Only lines with the word "blogujaca" are needed; collect each of them from the listing below.

Material shown:
——
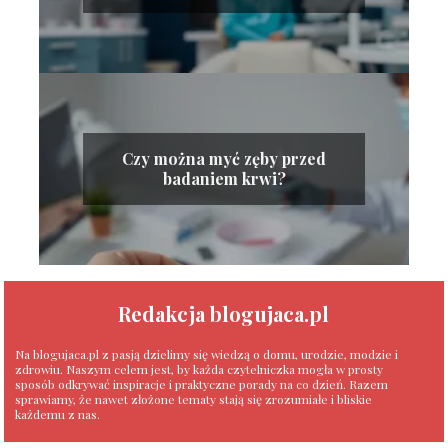
Czy można myć zęby przed
badaniem krwi?
Redakcja blogujaca.pl
Na blogujaca.pl z pasją dzielimy się wiedzą o domu, urodzie, modzie i
zdrowiu. Naszym celem jest, by każda czytelniczka mogła w prosty
sposób odkrywać inspiracje i praktyczne porady na co dzień. Razem
sprawiamy, że nawet złożone tematy stają się zrozumiałe i bliskie
każdemu z nas.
——
Answer to this exercise:
Redakcja blogujaca.pl
Na blogujaca.pl z pasją dzielimy się wiedzą o domu, urodzie, modzie i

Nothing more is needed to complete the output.